**WHAT IS EXPECTED:**
Retype the entries below word for word, leaving none out.

**AVAILABLE RECORDS:**
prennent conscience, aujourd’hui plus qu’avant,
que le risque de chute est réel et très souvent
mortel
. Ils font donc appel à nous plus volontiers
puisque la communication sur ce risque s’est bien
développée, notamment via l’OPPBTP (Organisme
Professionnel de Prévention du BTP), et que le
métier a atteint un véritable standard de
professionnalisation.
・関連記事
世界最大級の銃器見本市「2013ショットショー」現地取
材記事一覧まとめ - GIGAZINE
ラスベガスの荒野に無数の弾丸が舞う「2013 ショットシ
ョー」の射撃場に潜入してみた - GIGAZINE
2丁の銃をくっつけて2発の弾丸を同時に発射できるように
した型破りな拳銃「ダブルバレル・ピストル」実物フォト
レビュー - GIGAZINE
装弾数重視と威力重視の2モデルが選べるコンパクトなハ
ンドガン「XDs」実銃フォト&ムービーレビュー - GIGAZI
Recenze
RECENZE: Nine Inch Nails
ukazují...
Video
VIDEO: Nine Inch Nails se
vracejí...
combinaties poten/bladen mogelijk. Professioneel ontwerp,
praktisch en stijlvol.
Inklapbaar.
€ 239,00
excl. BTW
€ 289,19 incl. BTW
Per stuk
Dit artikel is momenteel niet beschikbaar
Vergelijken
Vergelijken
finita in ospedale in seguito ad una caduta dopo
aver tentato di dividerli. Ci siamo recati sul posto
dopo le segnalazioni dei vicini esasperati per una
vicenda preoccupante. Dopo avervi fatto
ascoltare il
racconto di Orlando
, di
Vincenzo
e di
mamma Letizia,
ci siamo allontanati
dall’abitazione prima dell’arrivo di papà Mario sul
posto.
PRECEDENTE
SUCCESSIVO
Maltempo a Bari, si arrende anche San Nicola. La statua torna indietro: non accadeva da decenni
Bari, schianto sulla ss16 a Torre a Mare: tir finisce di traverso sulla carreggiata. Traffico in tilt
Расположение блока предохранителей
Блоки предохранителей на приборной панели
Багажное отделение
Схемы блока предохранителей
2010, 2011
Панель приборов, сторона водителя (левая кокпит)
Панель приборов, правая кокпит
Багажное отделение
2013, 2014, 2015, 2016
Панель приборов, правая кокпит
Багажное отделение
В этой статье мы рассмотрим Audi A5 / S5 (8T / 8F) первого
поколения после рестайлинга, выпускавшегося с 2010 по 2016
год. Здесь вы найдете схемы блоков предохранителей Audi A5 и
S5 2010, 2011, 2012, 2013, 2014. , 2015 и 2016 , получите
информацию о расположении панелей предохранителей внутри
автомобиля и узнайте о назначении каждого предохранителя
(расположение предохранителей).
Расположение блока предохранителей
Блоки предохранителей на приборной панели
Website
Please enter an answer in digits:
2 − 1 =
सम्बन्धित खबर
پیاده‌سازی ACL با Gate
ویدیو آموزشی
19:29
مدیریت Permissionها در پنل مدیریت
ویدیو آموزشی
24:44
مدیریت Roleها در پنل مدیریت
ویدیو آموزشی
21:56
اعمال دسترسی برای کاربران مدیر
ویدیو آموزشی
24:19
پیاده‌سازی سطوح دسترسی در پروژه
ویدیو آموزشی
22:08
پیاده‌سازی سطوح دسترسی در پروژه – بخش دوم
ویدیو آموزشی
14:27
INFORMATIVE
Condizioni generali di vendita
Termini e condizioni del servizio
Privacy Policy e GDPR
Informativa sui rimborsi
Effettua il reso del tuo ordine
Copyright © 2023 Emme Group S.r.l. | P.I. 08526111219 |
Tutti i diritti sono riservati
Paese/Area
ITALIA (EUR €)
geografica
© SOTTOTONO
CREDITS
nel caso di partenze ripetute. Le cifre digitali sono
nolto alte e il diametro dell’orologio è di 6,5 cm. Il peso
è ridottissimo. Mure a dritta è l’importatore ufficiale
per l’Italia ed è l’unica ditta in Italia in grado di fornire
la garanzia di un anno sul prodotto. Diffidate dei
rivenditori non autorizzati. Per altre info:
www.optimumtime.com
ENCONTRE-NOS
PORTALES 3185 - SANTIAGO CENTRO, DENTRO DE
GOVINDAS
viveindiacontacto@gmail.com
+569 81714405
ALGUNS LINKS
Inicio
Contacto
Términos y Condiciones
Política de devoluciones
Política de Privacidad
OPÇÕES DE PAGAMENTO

**RESPONSE:**
prennent conscience, aujourd’hui plus qu’avant,
que le risque de chute est réel et très souvent
mortel
. Ils font donc appel à nous plus volontiers
puisque la communication sur ce risque s’est bien
développée, notamment via l’OPPBTP (Organisme
Professionnel de Prévention du BTP), et que le
métier a atteint un véritable standard de
professionnalisation.
・関連記事
世界最大級の銃器見本市「2013ショットショー」現地取
材記事一覧まとめ - GIGAZINE
ラスベガスの荒野に無数の弾丸が舞う「2013 ショットシ
ョー」の射撃場に潜入してみた - GIGAZINE
2丁の銃をくっつけて2発の弾丸を同時に発射できるように
した型破りな拳銃「ダブルバレル・ピストル」実物フォト
レビュー - GIGAZINE
装弾数重視と威力重視の2モデルが選べるコンパクトなハ
ンドガン「XDs」実銃フォト&ムービーレビュー - GIGAZI
Recenze
RECENZE: Nine Inch Nails
ukazují...
Video
VIDEO: Nine Inch Nails se
vracejí...
combinaties poten/bladen mogelijk. Professioneel ontwerp,
praktisch en stijlvol.
Inklapbaar.
€ 239,00
excl. BTW
€ 289,19 incl. BTW
Per stuk
Dit artikel is momenteel niet beschikbaar
Vergelijken
Vergelijken
finita in ospedale in seguito ad una caduta dopo
aver tentato di dividerli. Ci siamo recati sul posto
dopo le segnalazioni dei vicini esasperati per una
vicenda preoccupante. Dopo avervi fatto
ascoltare il
racconto di Orlando
, di
Vincenzo
e di
mamma Letizia,
ci siamo allontanati
dall’abitazione prima dell’arrivo di papà Mario sul
posto.
PRECEDENTE
SUCCESSIVO
Maltempo a Bari, si arrende anche San Nicola. La statua torna indietro: non accadeva da decenni
Bari, schianto sulla ss16 a Torre a Mare: tir finisce di traverso sulla carreggiata. Traffico in tilt
Расположение блока предохранителей
Блоки предохранителей на приборной панели
Багажное отделение
Схемы блока предохранителей
2010, 2011
Панель приборов, сторона водителя (левая кокпит)
Панель приборов, правая кокпит
Багажное отделение
2013, 2014, 2015, 2016
Панель приборов, правая кокпит
Багажное отделение
В этой статье мы рассмотрим Audi A5 / S5 (8T / 8F) первого
поколения после рестайлинга, выпускавшегося с 2010 по 2016
год. Здесь вы найдете схемы блоков предохранителей Audi A5 и
S5 2010, 2011, 2012, 2013, 2014. , 2015 и 2016 , получите
информацию о расположении панелей предохранителей внутри
автомобиля и узнайте о назначении каждого предохранителя
(расположение предохранителей).
Расположение блока предохранителей
Блоки предохранителей на приборной панели
Website
Please enter an answer in digits:
2 − 1 =
सम्बन्धित खबर
پیاده‌سازی ACL با Gate
ویدیو آموزشی
19:29
مدیریت Permissionها در پنل مدیریت
ویدیو آموزشی
24:44
مدیریت Roleها در پنل مدیریت
ویدیو آموزشی
21:56
اعمال دسترسی برای کاربران مدیر
ویدیو آموزشی
24:19
پیاده‌سازی سطوح دسترسی در پروژه
ویدیو آموزشی
22:08
پیاده‌سازی سطوح دسترسی در پروژه – بخش دوم
ویدیو آموزشی
14:27
INFORMATIVE
Condizioni generali di vendita
Termini e condizioni del servizio
Privacy Policy e GDPR
Informativa sui rimborsi
Effettua il reso del tuo ordine
Copyright © 2023 Emme Group S.r.l. | P.I. 08526111219 |
Tutti i diritti sono riservati
Paese/Area
ITALIA (EUR €)
geografica
© SOTTOTONO
CREDITS
nel caso di partenze ripetute. Le cifre digitali sono
nolto alte e il diametro dell’orologio è di 6,5 cm. Il peso
è ridottissimo. Mure a dritta è l’importatore ufficiale
per l’Italia ed è l’unica ditta in Italia in grado di fornire
la garanzia di un anno sul prodotto. Diffidate dei
rivenditori non autorizzati. Per altre info:
www.optimumtime.com
ENCONTRE-NOS
PORTALES 3185 - SANTIAGO CENTRO, DENTRO DE
GOVINDAS
viveindiacontacto@gmail.com
+569 81714405
ALGUNS LINKS
Inicio
Contacto
Términos y Condiciones
Política de devoluciones
Política de Privacidad
OPÇÕES DE PAGAMENTO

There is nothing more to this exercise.